Apps can be fun. Yoga practice can be fun. Heroin can be fun too. But are they contributing to your overall well being? What is the point of holding your breath and being able to transport more oxygen in your blood?

In the event that a scuba diver surfaces too quickly without depressurizing his body to the change in atmosphere, they get a condition know as ‘the bends.’ Dissolved gas in the bloodstream come out of solution and form bubbles that get stuck in joints causing paralysis or even death. The method used to treat the bends is to place the diver in Hyperbaric Oxygen Therapy. This involves breathing pure oxygen in a pressurized chamber or room. In those conditions the lungs can take in more oxygen than at normal air pressure. In an oxygen rich environment a substance in the body is released that stimulates the growth of living cells like stem cells, and the body can easily fight off infections. Some infections that are commonly treated with Hyperbaric O2 Therapy are skin or bone infections, gangrene, diabetic ulcers, and there are claims that it can help with HIV, Asthma, Cancer, and Allergies.

Because the cost of a hyperbaric chamber is about $5,000 to $35,000 and most of us don’t have that laying around to condition our bodies and improve our daily use of oxygen. Through a pranayama practice or dive training, the body is being conditioned over time to increase the available O2. The idea behind breath retention and improving the CO2 hold is that the body makes better use of the available oxygen in the blood. Essentially we are squeezing every ounce out of the breath. Every ounce out of life.

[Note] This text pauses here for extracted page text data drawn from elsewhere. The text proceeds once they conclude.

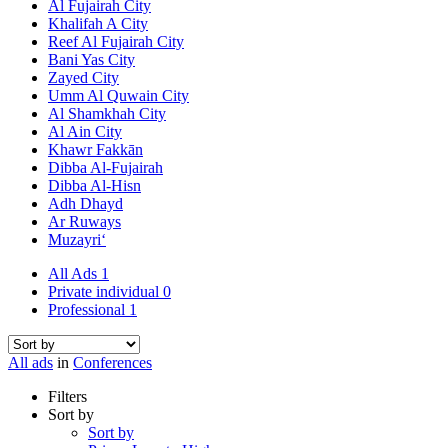
Al Fujairah City
Khalifah A City
Reef Al Fujairah City
Bani Yas City
Zayed City
Umm Al Quwain City
Al Shamkhah City
Al Ain City
Khawr Fakkān
Dibba Al-Fujairah
Dibba Al-Hisn
Adh Dhayd
Ar Ruways
Muzayri‘
All Ads
1
Private individual
0
Professional
1
All ads
in
Conferences
Filters
Sort by
Sort by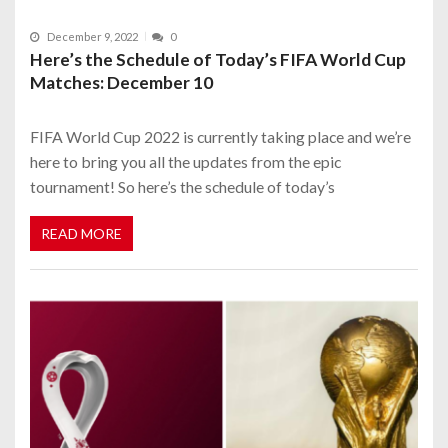
December 9, 2022
0
Here’s the Schedule of Today’s FIFA World Cup
Matches: December 10
FIFA World Cup 2022 is currently taking place and we’re
here to bring you all the updates from the epic
tournament! So here’s the schedule of today’s
READ MORE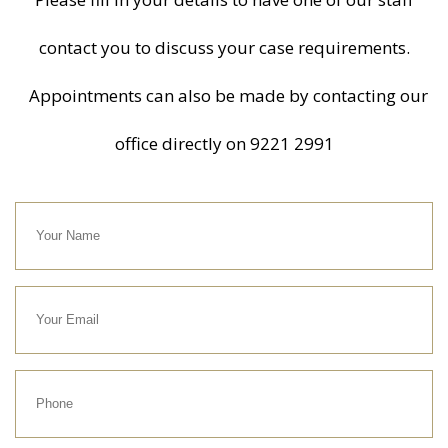
contact you to discuss your case requirements.
Appointments can also be made by contacting our
office directly on
9221 2991
Your
Name
Your
Email
Phone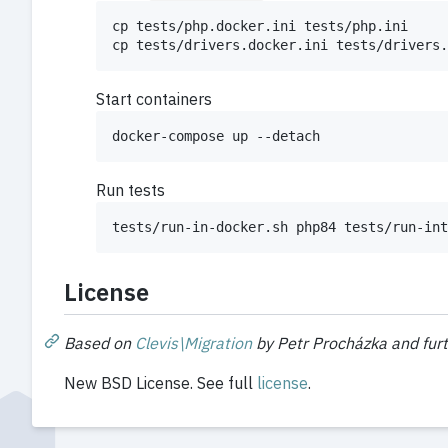
cp tests/php.docker.ini tests/php.ini

cp tests/drivers.docker.ini tests/drivers.
Start containers
docker-compose up --detach
Run tests
tests/run-in-docker.sh php84 tests/run-int
License
Based on
Clevis\Migration
by Petr Procházka and fur
New BSD License. See full
license
.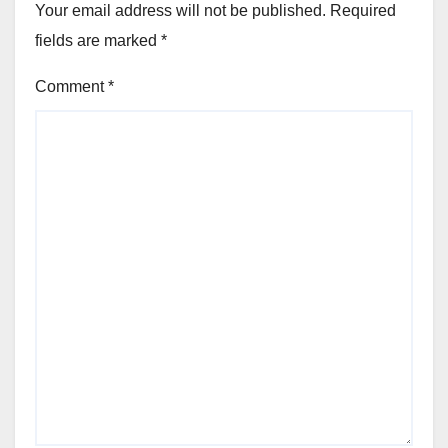
Your email address will not be published.
Required
fields are marked
*
Comment
*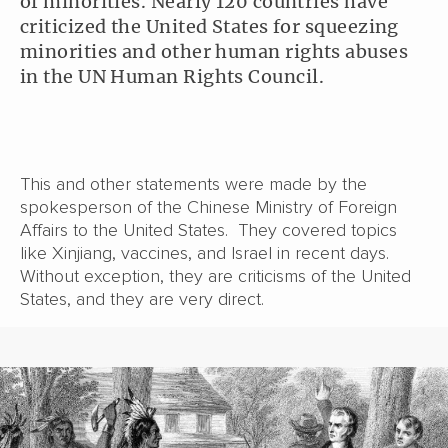
of minorities. Nearly 120 countries have
criticized the United States for squeezing
minorities and other human rights abuses
in the UN Human Rights Council.
This and other statements were made by the
spokesperson of the Chinese Ministry of Foreign
Affairs to the United States. They covered topics
like Xinjiang, vaccines, and Israel in recent days.
Without exception, they are criticisms of the United
States, and they are very direct.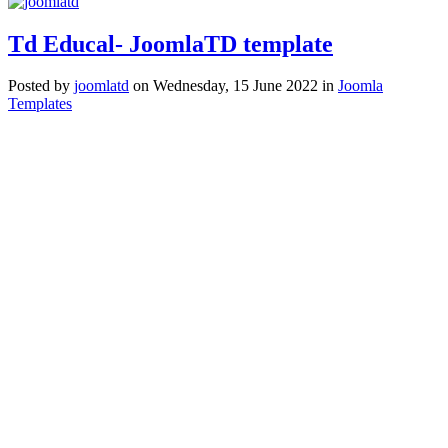
Td Educal- JoomlaTD template
Posted
by
joomlatd
on
Wednesday, 15 June 2022
in
Joomla
Templates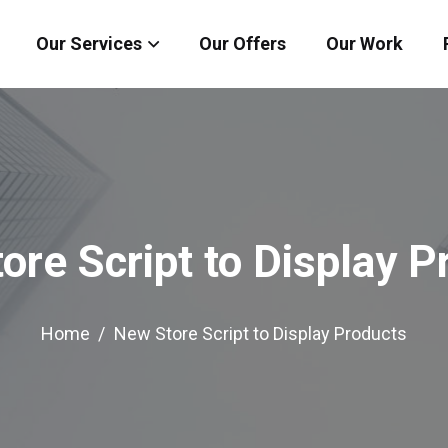
Our Services
Our Offers
Our Work
ore Script to Display P
Home
New Store Script to Display Products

Pranayama breathing is different than the type of breathing we do during the asana practice. There are som similarities where the breath is sometimes held to bind the hands or getting the foot behind the head. (Not correct method, but effective.) In the case for asana practice and those difficult binds, the body is being physically restrained. The lungs are not able to expand to their full capacity when in the deep binds of the asana, and in those instances we are clearing parts of our lungs that do not get used in the normal breathing cycle outside of practice.

Typically the lungs can hold 6L of air. In a normal breathing cycle we only take in 3.5L keeping 2.3L in reserve.** When we are twisted in those ‘fun’ asana, the reserve volume physically changes and is being used because of the physical restraint on the body. Asana in effect cleans the reserve volume of our lungs ever day in practice, like brushing our teeth everyday to prevent plaque and bacteria buildup. 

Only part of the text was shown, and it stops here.